Sunday, September 25, 2022

Dalal Street Week Ahead | 10 key factors that will keep traders busy

 

Volatile trade is expected to continue the coming week, with focus on the repo rate, monthly F&O expiry, forex reserves, current account numbers, and the US GDP. Auto stocks may also be in focus ahead of September sales data.

Volatile markets closed lower the week ended September 23 following weak global cues, as rising fears of a recession due to aggressive policy tightening by the US Federal Reserve (the Fed), along with fresh escalation of tensions between Russia and Ukraine, dented sentiment.

Benchmark indices remained under pressure for the second consecutive session, with the BSE Sensex falling 742 points, or 1.26 percent, to 58,099, and the Nifty 50 declining more than 200 points, or 1.16 percent, to 17,327, dragged down by most sectors barring auto and FMCG.

The broader markets also traded in the negative terrain as the Nifty Midcap 100 index dropped 1.32 percent and the Smallcap 100 index dipped 2.3 percent.

Volatile and range bound trade is expected to continue the coming week too, with focus on RBI policy, monthly futures and options (F&O) expiry, and global cues — including the US GDP, experts said.

"We expect volatility to remain high as we have important events like the Reserve Bank of India (RBI) Monetary Policy Committee's (MPC) policy review meeting, and monthly derivatives expiry, scheduled during the week.
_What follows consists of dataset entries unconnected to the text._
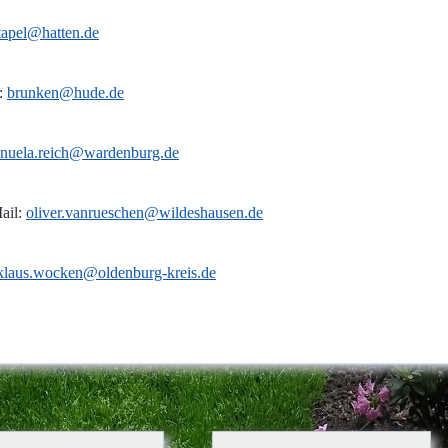
tapel@hatten.de
l:
brunken@hude.de
nuela.reich@wardenburg.de
ail:
oliver.vanrueschen@wildeshausen.de
klaus.wocken@oldenburg-kreis.de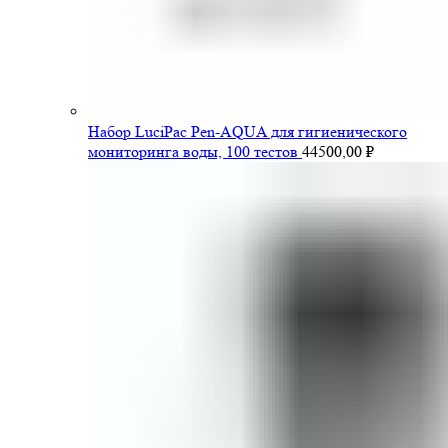
Набор LuciPac Pen-AQUA для гигиенического
мониторинга воды, 100 тестов
44500,00
₽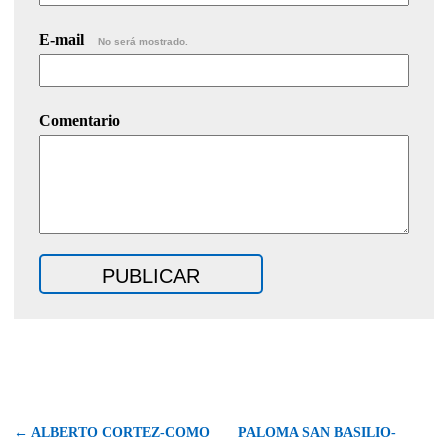
E-mail
No será mostrado.
Comentario
← ALBERTO CORTEZ-COMO
PALOMA SAN BASILIO-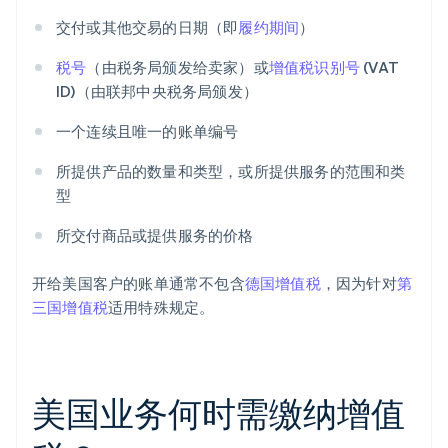
交付或其他交易的日期（即
履约期间
）
税号
（由税务局颁发给卖家）或
增值税识别号
(VAT
ID)（由联邦中央税务局颁发）
一个连续且唯一的账单编号
所提供产品的数量和类型，或所提供服务的范围和类
型
所交付商品或提供服务的价格
开给美国客户的账单通常不包含
德国增值税
，因为针对
第
三国增值税
适用特殊规定。
美国业务何时需缴纳增值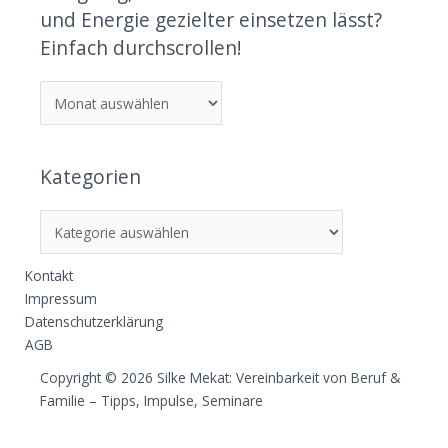
und Energie gezielter einsetzen lässt?
Einfach durchscrollen!
Kategorien
Kontakt
Impressum
Datenschutzerklärung
AGB
Copyright © 2026 Silke Mekat: Vereinbarkeit von Beruf &
Familie – Tipps, Impulse, Seminare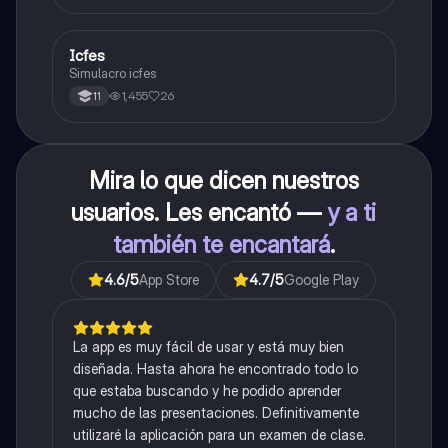
Icfes
ICFES: Sociales y Ciudadanas
Simulacro icfes
1,455
26
11
Mira lo que dicen nuestros
usuarios. Les encantó —
y a ti
también te encantará
.
4.6
/5
App Store
4.7
/5
Google Play
La app es muy fácil de usar y está muy bien
diseñada. Hasta ahora he encontrado todo lo
que estaba buscando y he podido aprender
mucho de las presentaciones. Definitivamente
utilizaré la aplicación para un examen de clase.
Besides, prevailing pressure in global indices will continue to weigh on the sentiment," Ajit Mishra, VP – Research, at Religare Broking, said.

It seems the markets are finally giving in to the pressure of global indices, especially the US indices, and are likely to inch lower yet. Hence, participants should align their positions accordingly and maintain positions on both sides, Mishra said.

Here are 10 key factors that will keep traders busy next week:

1) RBI policy

The MPC’s decision on the interest rate is due on Friday, and the street will be closely watching this. With elevated inflation worries, the MPC is likely to hike the repo rate by 25-35 bps (basis points) . With the current scenario in forex markets, a 50 bps hike can't be ruled out, with no change in inflation and growth forecast for the full year, experts said, adding that the focus will also be on the Rupee which hit record lows last week.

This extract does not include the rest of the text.